Brief histories of many early railroads have been included in the caption material, along with thumbnail sketches of some of the country's obscure pikes. The bulk of the material covers the era from the beginnings of steam railroading to the turn of the century, and special effort has been made to avoid duplicating any of the material in the author's four previous pictorial books on historic railroading.
A major portion of this volume is aimed at what has been termed the "nuts and bolts" segment of railroad enthusiasts, those whose interests lie primarily in the locomotive engine. While a number of the pictures reveal early cars, stations, bridges, and other adjuncts of American railroading, the majority of the illustrations depict the mechanical steed that has fascinated generations of American males. Many of the photographs portray locomotives fresh from the factory in those classic poses known as builder's photos, while others capture the Iron Horse in his habitat, spewing cinders, steam, and smoke over a colorful variety of scenery that embraces nearly every portion of the North American continent.
To the many who contributed pictures and information for this work, the author is truly grateful. Special thanks are due Mr. H. M. Charmley, long-time railroad machinist and a retired employee of the Cincinnati, New Orleans & Texas Pacific, for his generous use of photos from the collection of the late W. A. Anderson; equal thanks are owing Mr. Herb Broadbelt for prints from the builder's negatives of the Baldwin Locomotive Works collection, and to Mr. John II. White, Jr., of the Smithsonian Institution.
The author is also grateful for the use of photographs or information from the following: Mr. Fred Jukes, Mr. Raymond B. Carneal, Dr. S. R. Wood, Phil Blackmarr, Bernard Corbin, Jack Slattery, Benjamin F. G. Kline, Jr., William Batman, A. F. Zimmerman of the Brotherhood of Locomotive Engineers, Lester L. Leavitt, Arthur Petersen, Franklin A. King, Roy D. Craves, Harold S. Walker, Beaumont Newhall of George Eastman House, and Chas. Fisher of the Railway & Locomotive Historical Society.
A special tribute is due to the late Henry C. Ritchie, Archivist for the Schenectady History Center, whose unstinting cooperation made possible the reproduction of the many photographs from the American Locomotive Works collection of glass plate negatives.
Others who have lent encouragement and aided in various ways include T. NV. Bernard, George Kirby, I. M. Dunn, L. E. Whetstine, D. L. Chase, David Chine, L. E. Davis, Don Roberts, Guy Dunscomb, David L. Stearns, E. U. Gogl, Don Bryans, and many others.
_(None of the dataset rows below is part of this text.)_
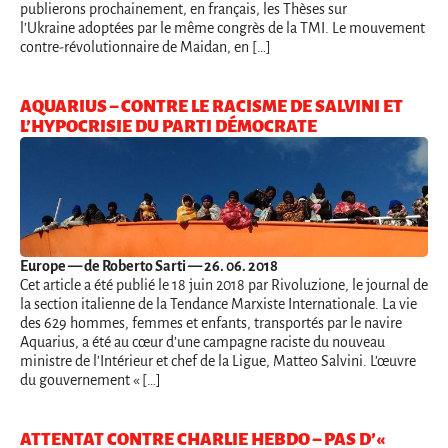
publierons prochainement, en français, les Thèses sur
l’Ukraine adoptées par le même congrès de la TMI. Le mouvement
contre-révolutionnaire de Maidan, en […]
AQUARIUS – CONTRE LE RACISME DE SALVINI ET
L’HYPOCRISIE DU PARTI DÉMOCRATE
Europe
— de Roberto Sarti — 26. 06. 2018
Cet article a été publié le 18 juin 2018 par Rivoluzione, le journal de
la section italienne de la Tendance Marxiste Internationale. La vie
des 629 hommes, femmes et enfants, transportés par le navire
Aquarius, a été au cœur d’une campagne raciste du nouveau
ministre de l’Intérieur et chef de la Ligue, Matteo Salvini. L’œuvre
du gouvernement « […]
ATTENTAT CONTRE CHARLIE HEBDO – PAS D’«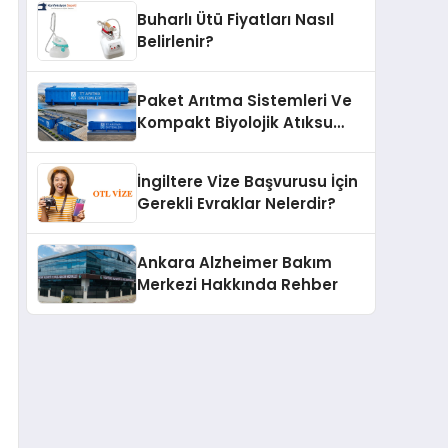
Buharlı Ütü Fiyatları Nasıl
Belirlenir?
Paket Arıtma Sistemleri Ve
Kompakt Biyolojik Atıksu
Arıtma Çözümleri
İngiltere Vize Başvurusu İçin
Gerekli Evraklar Nelerdir?
Ankara Alzheimer Bakım
Merkezi Hakkında Rehber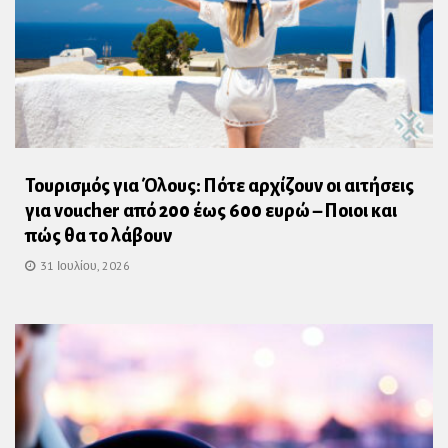
Τουρισμός για Όλους: Πότε αρχίζουν οι αιτήσεις
για voucher από 200 έως 600 ευρώ – Ποιοι και
πώς θα το λάβουν
31 Ιουλίου, 2026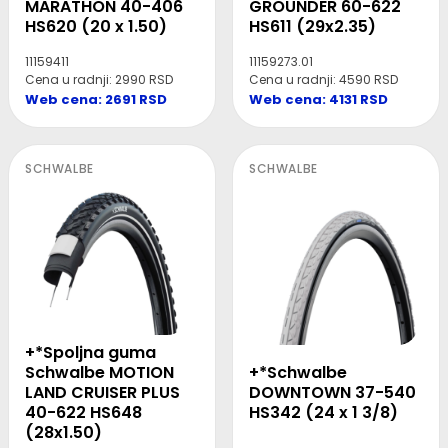
MARATHON 40-406
GROUNDER 60-622
HS620 (20 x 1.50)
HS611 (29x2.35)
11159411
11159273.01
Cena u radnji: 2990 RSD
Cena u radnji: 4590 RSD
Web cena: 2691 RSD
Web cena: 4131 RSD
SCHWALBE
SCHWALBE
+*Spoljna guma
+*Schwalbe
Schwalbe MOTION
DOWNTOWN 37-540
LAND CRUISER PLUS
HS342 (24 x 1 3/8)
40-622 HS648
(28x1.50)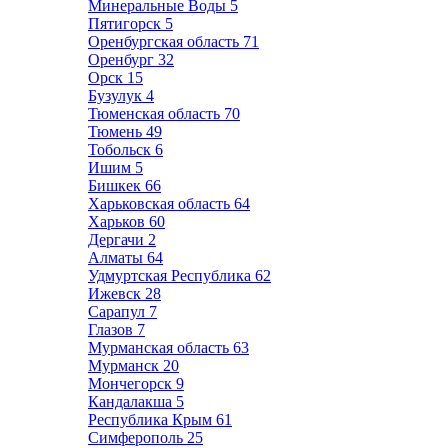
Минеральные Воды
5
Пятигорск
5
Оренбургская область
71
Оренбург
32
Орск
15
Бузулук
4
Тюменская область
70
Тюмень
49
Тобольск
6
Ишим
5
Бишкек
66
Харьковская область
64
Харьков
60
Дергачи
2
Алматы
64
Удмуртская Республика
62
Ижевск
28
Сарапул
7
Глазов
7
Мурманская область
63
Мурманск
20
Мончегорск
9
Кандалакша
5
Республика Крым
61
Симферополь
25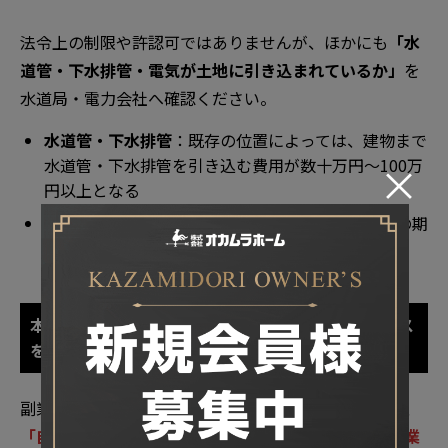
法令上の制限や許認可ではありませんが、ほかにも
「水
道管・下水排管・電気が土地に引き込まれているか」
を
水道局・電力会社へ確認ください。
水道管・下水排管
：既存の位置によっては、建物まで
水道管・下水排管を引き込む費用が数十万円〜100万
×
円以上となる
電気
：近くに電柱がない場合は電気引き込みまでの期
間が2〜3ヶ月かかる
本業の妨げにならない管理体制を構築できるビジネス
を選ぶ
副業で遠方の土地を活用したビジネスを始める際には、
「自分が管理しきれる範囲の業務内容」を優先して事業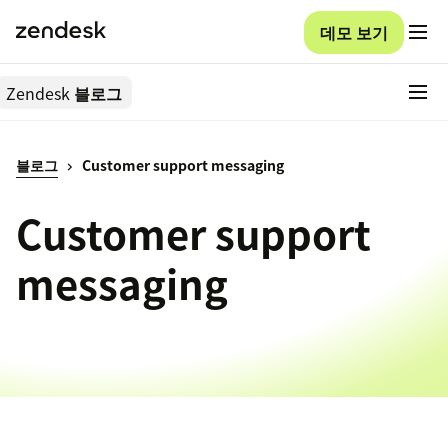
데모 보기
Zendesk
블로그
블로그
Customer support messaging
Customer support
messaging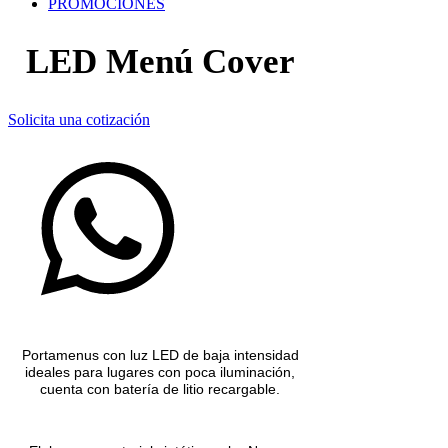
PROMOCIONES
LED Menú Cover
Solicita una cotización
Portamenus con luz LED de baja intensidad
ideales para lugares con poca iluminación,
cuenta con batería de litio recargable.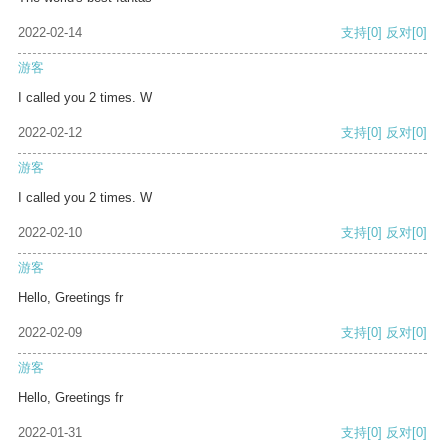
2022-02-14
支持
[0]
反对
[0]
游客
I called you 2 times. W
2022-02-12
支持
[0]
反对
[0]
游客
I called you 2 times. W
2022-02-10
支持
[0]
反对
[0]
游客
Hello, Greetings fr
2022-02-09
支持
[0]
反对
[0]
游客
Hello, Greetings fr
2022-01-31
支持
[0]
反对
[0]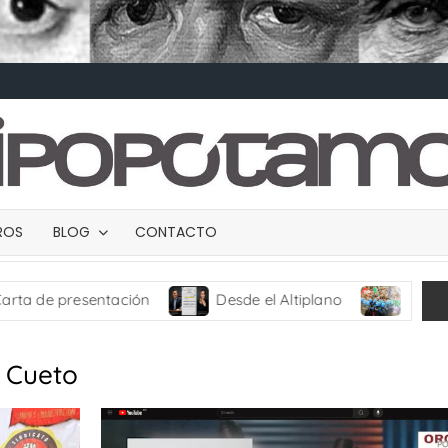
BROS
BLOG
CONTACTO
presentación
Desde el Altiplano
TRANCES I
o Cueto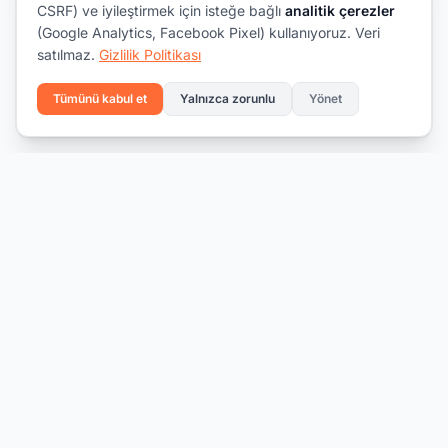
CSRF) ve iyileştirmek için isteğe bağlı
analitik çerezler
(Google Analytics, Facebook Pixel) kullanıyoruz. Veri
satılmaz.
Gizlilik Politikası
Tümünü kabul et
Yalnızca zorunlu
Yönet
Yeteneği fırsatla buluşturmak.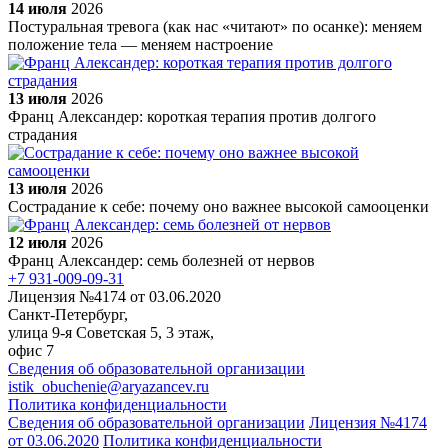
14 июля
2026
Постуральная тревога (как нас «читают» по осанке): меняем
положение тела — меняем настроение
13 июля
2026
Франц Александер: короткая терапия против долгого
страдания
13 июля
2026
Сострадание к себе: почему оно важнее высокой самооценки
12 июля
2026
Франц Александер: семь болезней от нервов
+7 931-009-09-31
Лицензия №4174 от 03.06.2020
Санкт-Петербург,
улица 9-я Советская 5​, 3 этаж,
офис 7
Сведения об образовательной организации
istik_obuchenie@aryazancev.ru
Политика конфиденциальности
Сведения об образовательной организации
Лицензия №4174
от 03.06.2020
Политика конфиденциальности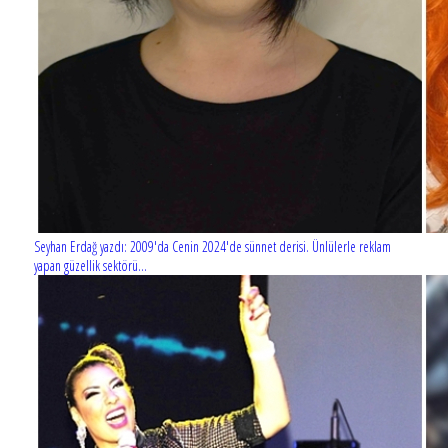
Seyhan Erdağ yazdı: 2009'da Cenin 2024'de sünnet derisi. Ünlülerle reklam
yapan güzellik sektörü...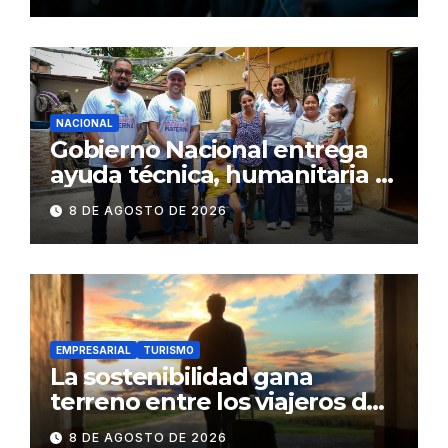
NACIONAL
Gobierno Nacional entrega
ayuda técnica, humanitaria y
Bono Joaquín Gallegos Lara a
8 DE AGOSTO DE 2026
familia en situación de
vulnerabilidad
EMPRESARIAL
TURISMO
La sostenibilidad gana
terreno entre los viajeros de
negocios
8 DE AGOSTO DE 2026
The author is indebted to President John Barriger of the Pittsburgh & Lake Erie, and to the public relations staffs of the many railroads who aided in this project, along with the Oregon Historical Society, the Douglas County Historical Society, and the Oregon Came Commission, and to Jay Golden and Edward Kenny for photographic work.
To those who have helped and have been overlooked in the foregoing list, my sincere apologies; I deeply appreciate all the many kindnesses extended to me.
Lastly, a loving thank you to my wife, Annette Abdill, whose tender care and inspiring confidence has made my journey over the rails of yesteryear a most pleasant one.